Negociação, Mediação, Conciliação e Arbitragem.

NEGOCIAÇÃO
A negociação consiste em uma comunicação voltada à persuasão.
• A negociação posicional, por sua vez, consiste naquela cujos negociadores se tratam como oponentes, o que implica pensar na negociação em termos de um ganhar e outro perder. Quanto mais um ganha, mais o outro perde.
• Dessa forma, em vez de abordar os méritos da questão, o papel do negociador parece ser pressionar ao máximo e ceder o mínimo possível.
• Não se deve confundir a negociação com a mediação e a conciliação.
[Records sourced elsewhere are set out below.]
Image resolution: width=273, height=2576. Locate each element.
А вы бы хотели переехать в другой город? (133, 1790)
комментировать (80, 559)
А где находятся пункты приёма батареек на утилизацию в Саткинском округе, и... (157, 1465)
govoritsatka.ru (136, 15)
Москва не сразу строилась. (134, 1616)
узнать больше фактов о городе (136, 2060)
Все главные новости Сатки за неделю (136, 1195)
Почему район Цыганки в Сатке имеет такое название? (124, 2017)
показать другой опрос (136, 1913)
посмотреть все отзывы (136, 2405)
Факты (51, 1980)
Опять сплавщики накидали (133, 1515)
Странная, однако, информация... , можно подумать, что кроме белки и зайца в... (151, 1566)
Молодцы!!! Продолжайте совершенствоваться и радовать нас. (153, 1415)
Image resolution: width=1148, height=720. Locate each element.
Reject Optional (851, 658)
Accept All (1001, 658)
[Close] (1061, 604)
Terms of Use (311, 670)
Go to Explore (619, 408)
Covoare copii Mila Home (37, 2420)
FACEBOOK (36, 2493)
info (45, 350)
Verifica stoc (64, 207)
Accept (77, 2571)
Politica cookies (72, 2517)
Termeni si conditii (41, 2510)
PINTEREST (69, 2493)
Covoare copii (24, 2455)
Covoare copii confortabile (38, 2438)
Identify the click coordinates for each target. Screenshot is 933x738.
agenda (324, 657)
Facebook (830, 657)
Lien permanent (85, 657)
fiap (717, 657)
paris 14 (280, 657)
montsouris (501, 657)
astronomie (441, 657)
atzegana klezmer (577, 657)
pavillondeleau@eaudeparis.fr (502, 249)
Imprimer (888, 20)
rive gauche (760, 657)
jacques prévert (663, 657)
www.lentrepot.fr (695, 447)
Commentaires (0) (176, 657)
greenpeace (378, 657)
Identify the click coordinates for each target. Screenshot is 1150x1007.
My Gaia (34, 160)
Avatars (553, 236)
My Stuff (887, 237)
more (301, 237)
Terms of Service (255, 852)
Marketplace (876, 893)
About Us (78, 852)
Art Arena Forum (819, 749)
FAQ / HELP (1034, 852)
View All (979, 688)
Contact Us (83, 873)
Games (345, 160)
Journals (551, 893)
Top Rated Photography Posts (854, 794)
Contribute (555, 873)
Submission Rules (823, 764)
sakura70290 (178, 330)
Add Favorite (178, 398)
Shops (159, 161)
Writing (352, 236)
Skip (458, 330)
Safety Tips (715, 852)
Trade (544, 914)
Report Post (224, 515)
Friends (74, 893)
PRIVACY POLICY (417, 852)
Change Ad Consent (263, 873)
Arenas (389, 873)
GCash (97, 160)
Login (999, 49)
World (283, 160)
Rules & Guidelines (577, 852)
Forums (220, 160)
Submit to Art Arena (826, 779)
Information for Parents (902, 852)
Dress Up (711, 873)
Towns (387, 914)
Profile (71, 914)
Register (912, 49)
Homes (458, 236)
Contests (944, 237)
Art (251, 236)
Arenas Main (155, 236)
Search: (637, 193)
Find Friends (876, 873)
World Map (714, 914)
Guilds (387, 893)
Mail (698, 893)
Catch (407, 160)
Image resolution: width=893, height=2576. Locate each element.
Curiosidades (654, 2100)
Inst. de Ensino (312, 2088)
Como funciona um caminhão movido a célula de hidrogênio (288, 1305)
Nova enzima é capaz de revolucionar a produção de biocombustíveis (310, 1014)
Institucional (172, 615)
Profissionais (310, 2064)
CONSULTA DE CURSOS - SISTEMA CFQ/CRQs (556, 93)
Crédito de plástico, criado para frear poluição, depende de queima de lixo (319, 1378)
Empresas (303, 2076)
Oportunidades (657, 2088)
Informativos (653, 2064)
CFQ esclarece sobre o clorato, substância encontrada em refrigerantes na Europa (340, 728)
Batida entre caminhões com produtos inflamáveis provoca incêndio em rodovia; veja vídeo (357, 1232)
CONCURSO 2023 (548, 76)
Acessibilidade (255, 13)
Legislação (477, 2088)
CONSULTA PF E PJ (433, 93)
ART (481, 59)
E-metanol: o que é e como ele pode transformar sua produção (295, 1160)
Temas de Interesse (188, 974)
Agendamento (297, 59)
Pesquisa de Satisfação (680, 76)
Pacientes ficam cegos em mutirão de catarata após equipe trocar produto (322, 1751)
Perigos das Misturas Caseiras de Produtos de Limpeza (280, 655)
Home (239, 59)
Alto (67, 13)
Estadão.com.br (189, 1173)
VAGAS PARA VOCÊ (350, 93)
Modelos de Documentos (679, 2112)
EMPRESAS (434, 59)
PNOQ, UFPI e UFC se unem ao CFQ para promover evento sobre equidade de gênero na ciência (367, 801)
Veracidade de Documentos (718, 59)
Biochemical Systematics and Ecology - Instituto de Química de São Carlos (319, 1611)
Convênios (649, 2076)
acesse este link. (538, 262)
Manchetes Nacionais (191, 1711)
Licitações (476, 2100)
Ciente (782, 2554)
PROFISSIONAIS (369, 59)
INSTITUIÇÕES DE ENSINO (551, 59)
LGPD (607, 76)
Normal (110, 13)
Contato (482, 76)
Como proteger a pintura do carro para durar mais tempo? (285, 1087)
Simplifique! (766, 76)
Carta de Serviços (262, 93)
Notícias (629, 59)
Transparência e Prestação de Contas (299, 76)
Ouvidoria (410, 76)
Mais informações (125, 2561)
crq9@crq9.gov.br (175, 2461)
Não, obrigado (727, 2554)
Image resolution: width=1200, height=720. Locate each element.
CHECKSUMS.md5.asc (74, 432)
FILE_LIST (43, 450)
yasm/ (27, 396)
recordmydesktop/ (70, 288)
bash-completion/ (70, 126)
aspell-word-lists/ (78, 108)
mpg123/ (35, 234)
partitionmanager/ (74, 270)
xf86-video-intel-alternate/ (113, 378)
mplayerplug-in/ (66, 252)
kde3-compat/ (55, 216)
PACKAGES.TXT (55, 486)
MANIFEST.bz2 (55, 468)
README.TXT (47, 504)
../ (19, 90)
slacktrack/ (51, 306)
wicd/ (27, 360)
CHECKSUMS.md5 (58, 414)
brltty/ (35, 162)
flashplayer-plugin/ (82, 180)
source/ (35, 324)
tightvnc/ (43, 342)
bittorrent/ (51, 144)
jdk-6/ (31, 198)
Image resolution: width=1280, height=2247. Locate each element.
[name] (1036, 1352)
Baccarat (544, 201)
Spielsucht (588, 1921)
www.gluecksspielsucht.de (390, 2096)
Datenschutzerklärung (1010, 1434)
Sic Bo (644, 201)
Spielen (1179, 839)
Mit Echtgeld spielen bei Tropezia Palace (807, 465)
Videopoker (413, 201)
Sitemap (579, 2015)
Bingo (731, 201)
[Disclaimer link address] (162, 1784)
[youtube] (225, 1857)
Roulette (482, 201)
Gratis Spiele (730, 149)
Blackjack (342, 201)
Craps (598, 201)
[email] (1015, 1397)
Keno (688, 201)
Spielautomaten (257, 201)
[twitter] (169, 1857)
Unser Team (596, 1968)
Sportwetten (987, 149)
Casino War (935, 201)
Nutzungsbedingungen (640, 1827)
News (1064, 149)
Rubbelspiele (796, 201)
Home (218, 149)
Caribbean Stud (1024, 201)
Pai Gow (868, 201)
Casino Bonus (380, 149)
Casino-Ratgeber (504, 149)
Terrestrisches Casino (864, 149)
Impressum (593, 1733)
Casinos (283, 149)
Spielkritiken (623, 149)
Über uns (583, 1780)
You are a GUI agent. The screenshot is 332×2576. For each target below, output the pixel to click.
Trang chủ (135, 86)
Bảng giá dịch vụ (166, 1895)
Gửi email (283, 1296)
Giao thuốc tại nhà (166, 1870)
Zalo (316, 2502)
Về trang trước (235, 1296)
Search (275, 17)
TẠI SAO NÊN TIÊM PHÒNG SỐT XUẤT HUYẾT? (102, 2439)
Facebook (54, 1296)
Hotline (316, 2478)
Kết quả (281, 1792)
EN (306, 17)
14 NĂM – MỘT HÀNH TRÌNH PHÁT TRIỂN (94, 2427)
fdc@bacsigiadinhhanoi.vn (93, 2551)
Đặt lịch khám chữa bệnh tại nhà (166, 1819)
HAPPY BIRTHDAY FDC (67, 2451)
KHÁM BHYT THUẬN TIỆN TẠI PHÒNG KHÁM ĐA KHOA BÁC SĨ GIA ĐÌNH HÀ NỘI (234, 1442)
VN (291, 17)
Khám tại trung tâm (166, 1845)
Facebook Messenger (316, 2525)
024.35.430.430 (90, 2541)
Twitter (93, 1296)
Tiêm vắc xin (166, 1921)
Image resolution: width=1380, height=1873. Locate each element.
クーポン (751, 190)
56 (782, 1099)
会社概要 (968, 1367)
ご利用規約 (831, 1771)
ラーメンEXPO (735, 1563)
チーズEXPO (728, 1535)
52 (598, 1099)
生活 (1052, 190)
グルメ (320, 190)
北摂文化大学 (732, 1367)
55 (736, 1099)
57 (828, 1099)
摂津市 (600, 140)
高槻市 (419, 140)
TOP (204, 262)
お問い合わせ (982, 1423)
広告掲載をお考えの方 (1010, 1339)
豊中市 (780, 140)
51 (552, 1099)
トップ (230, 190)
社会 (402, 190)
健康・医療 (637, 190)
A negociação não tem regras, caracteriza-se pela informalidade.

MEDIAÇÃO
• A mediação é um instrumento de resolução de conflitos, por meio do qual as pessoas se aproximam para alcançar tal intento.
• A aproximação das pessoas em conflito é feita por um terceiro, com a anuência de ambos, assumindo uma posição de imparcialidade.
• A mediação facilita a auto-composição, ou seja, as propostas para acordo surgem das pessoas em conflito, em um ambiente de confidencialidade e respeito mútuo.
• O acordo não é o principal objetivo da mediação, mas sim o restabelecimento da comunicação entre as pessoas mediadas.
• Na mediação a autonomia da vontade dos mediados deve ser respeitada e reafirmada pela imparcialidade do mediador.
• Evidentemente essa autonomia e a própria confidencialidade da mediação limita-se aos atos e informações de respeito às leis.
• O mediador não sugere o acordo, não diz sobre o direito e nem sobre a tendência das decisões judiciais.
• O protagonismo é sempre dos mediados, não podendo haver representação pelos advogados, embora sua presença seja permitida.

CONCILIAÇÃO
• A conciliação é um meio de solução de conflitos, com diversas naturezas (individuais, coletivas, civis, comerciais, trabalhistas, etc.), em que o conciliador não decide o conflito, mas age para facilitar, sugerindo até mesmo a forma de acordo entre as pessoas.
• Podemos verificar que a conciliação vem sendo utilizada na Justiça Estatal para uma rápida solução de conflitos. Por exemplo: no processo civil foi inserida a obrigatoriedade de audiência para a tentativa da conciliação (artigo 331 do Código de Processo Civil).
• Na justiça trabalhista a lei 9958/2000 instituiu a Comissão de Conciliação Prévia, tornando necessária a conciliação, antes mesmo do ajuizamento da ação.
• Como são as partes que tomam a decisão para a solução do conflito, essas devem comparecer pessoalmente ou podem ser representadas por mandatários, com poderes suficientes para decidir.
• Na solução de conflitos não se levam em consideração as decisões de outros Tribunais (jurisprudência), mas somente os interesses das pessoas, desde que a solução não contrarie a lei.

ARBITRAGEM (Lei 9307/96)
• Outra forma de resolução de conflito é a arbitragem, na qual ocorre a intervenção de um terceiro, com poderes decisórios, julgando o conflito, pronunciando e impondo uma decisão, contra a qual não caberá recurso.
• Nesse sentido, a arbitragem aproxima-se da decisão judicial, não se limitando, como na mediação e na conciliação, a oferecer alternativas às partes.
• Quando instituída, tendo somente como objeto os direitos patrimoniais disponíveis, aqueles de caráter particular, que podem ser objeto de transação, (CC, art. 1035) a arbitragem torna-se obrigatória entre as partes, não podendo essas rediscutir o assunto, nem mesmo na esfera do Poder Judiciário.
• A arbitragem tem caráter inquisitório, ainda que as partes delimitem as faculdades do árbitro e este atue dentro desse campo, com ampla liberdade.
• Deve o árbitro inquirir testemunhas e partes, buscar provas e evidências. Tudo como forma de encontrar a solução mais adequada ao direito das pessoas em conflito.